Emre Can: Der traurige Verlierer des FC Liverpool

Fußball-Trainer Jürgen Klopp hat mit dem FC Liverpool das Finale der Europa League gegen den FC Sevilla verloren. Die Spanier setzten sich am Mittwoch im Endspiel von Basel mit 3:1 (0:1) gegen die Engländer durch. Für das Team um den deutschen Nationalspieler Emre Can eine besonders bittere Pille.

Zunächst sah alles noch recht gut aus. Liverpool ging durch ein Tor von Daniel Sturridge in der 35. Minute in Führung. Doch bereits nach 17 Sekunden der zweiten Halbzeit gelang Kevin Gameiro der Ausgleich. Mit einem Doppelschlag machte dann Coke (64./70) alles klar. Und Emre Can war am Boden zerstört.

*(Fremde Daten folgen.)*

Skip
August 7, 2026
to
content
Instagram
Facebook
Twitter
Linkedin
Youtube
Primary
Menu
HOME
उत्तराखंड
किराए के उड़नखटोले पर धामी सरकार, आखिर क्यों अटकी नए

Sevilla gelang mit der Leistungssteigerung nach der Pause der Titel-Hattrick, so die dpa. Die Spanier stellten damit einen Titel-Rekord in dem Wettbewerb auf. Vor 35 000 Zuschauern im St. Jakob-Park in Basel gingen die Andalusier als verdienter Sieger vom Feld.

Der 18-malige englische Meister Liverpool mit dem deutschen Nationalspieler Emre Can dagegen verpasste durch die Niederlage einen Platz im nächsten Europacup. Der neue Reds-Trainer Klopp verlor auch sein fünftes großes Finale in Serie.

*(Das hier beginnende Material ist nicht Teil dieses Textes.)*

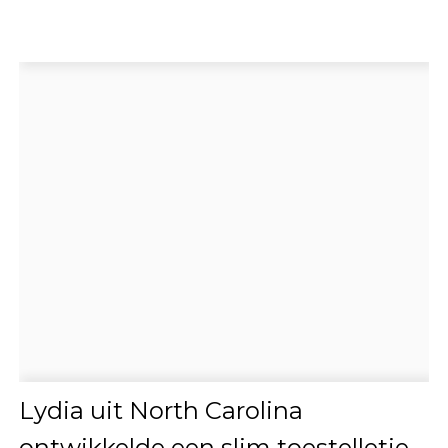
Lydia uit North Carolina
ontwikkelde een slim toestelletje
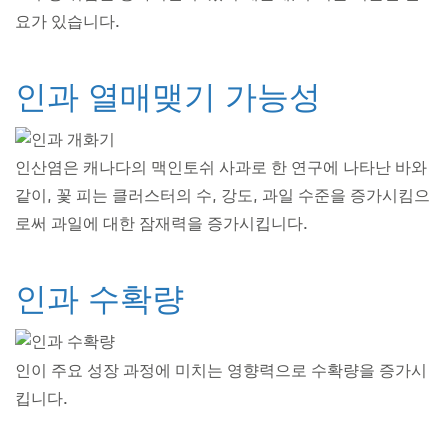
요가 있습니다.
인과 열매맺기 가능성
인산염은 캐나다의 맥인토쉬 사과로 한 연구에 나타난 바와
같이, 꽃 피는 클러스터의 수, 강도, 과일 수준을 증가시킴으
로써 과일에 대한 잠재력을 증가시킵니다.
인과 수확량
인이 주요 성장 과정에 미치는 영향력으로 수확량을 증가시
킵니다.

Noch im Vorfeld des Europa League-Finales sprach Can in den höchsten Tönen von Klopp. «Die Leute lieben einfach den Trainer, weil er so ist, wie er ist», sagte der Fußball-Nationalspieler in einem Interview der «Frankfurter Allgemeinen Zeitung». Vom ersten Tag an sei der frühere Dortmunder Coach bei den Spielern gut angekommen. «Er ist einfach Jürgen Klopp, er verstellt sich nicht. Die Mannschaft hat ein Super-Verhältnis zu ihm.»

Liverpool hat als Tabellen-Achter der Premier League die Teilnahme an einem internationalen Wettbewerb über die Liga verpasst. Auch deshalb sagte Can: «Wir sind noch lange nicht da, wo wir sein wollen, aber wir haben auf jeden Fall einen großen Schritt gemacht.» Klopp erwarte viel von ihm. Er will, «dass ich die Mannschaft antreibe. Er will schon, dass ich vorangehe und auf dem Platz vieles zeige.»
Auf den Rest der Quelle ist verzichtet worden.